Tales of a Jailhouse Librarian

Challenging the Juvenile Justice System One Book at a Time

by Marybeth Zeman

Pub Date: May 1st, 2014
Publisher: Vinegar Hill Press

In this debut memoir, a woman aims to cultivate learning in youths who, for whatever reason, have ended up behind bars.

In this series of vignettelike reflections, Zeman, a prison librarian, moves skillfully among a handful of literary modes, mixing journalism and memoir and weaving together character sketches and sociological facts with ease.
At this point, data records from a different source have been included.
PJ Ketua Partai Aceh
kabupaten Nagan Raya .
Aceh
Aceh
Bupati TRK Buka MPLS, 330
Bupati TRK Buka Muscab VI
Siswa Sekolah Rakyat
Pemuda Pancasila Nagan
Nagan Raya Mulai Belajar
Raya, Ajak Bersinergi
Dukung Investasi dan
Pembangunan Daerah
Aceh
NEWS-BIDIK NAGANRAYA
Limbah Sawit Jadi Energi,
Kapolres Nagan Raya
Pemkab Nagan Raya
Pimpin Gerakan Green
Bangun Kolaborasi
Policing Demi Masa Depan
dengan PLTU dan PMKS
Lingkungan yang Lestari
Her look at imprisoned young adults is as much a paean to the power of the written word as it is a testament to the sorry state of juvenile incarceration in the United States. It contrasts the starkness of the legal system with the blurred, bruised lives of the young inmates; for many of them, the books on Zeman’s cart become a solace in their suffocating cells; at one point, an inmate tells her, “I try to read something that helps me escape.” Piece by piece, an engaging narrative with a veritable cast of characters emerges; the episodes’ moments of insight eventually create a panoptic picture of what the prison system looks like to young people. The book details their attempts to study for their GEDs and shows how they absorb the redemptive qualities of literary culture along the way. The author, who admits to her own “optimism and Pollyanna enthusiasm” in the face of pessimists, tells the stories with a well-paced combination of reportage, confession, meditation and social critique. She looks at her characters’ resilience from multiple perspectives, exploring the psychologies of the imprisoned as well as the people who administer corrective facilities. The book also contains well-chosen quotes from such authors as Shakespeare, T.S. Eliot and Jhumpa Lahiri, along with a list of sources.

A sensitive, compassionate and smart retelling of prison stories “so real, so starkly real, so brutally honest, they seem like our own.”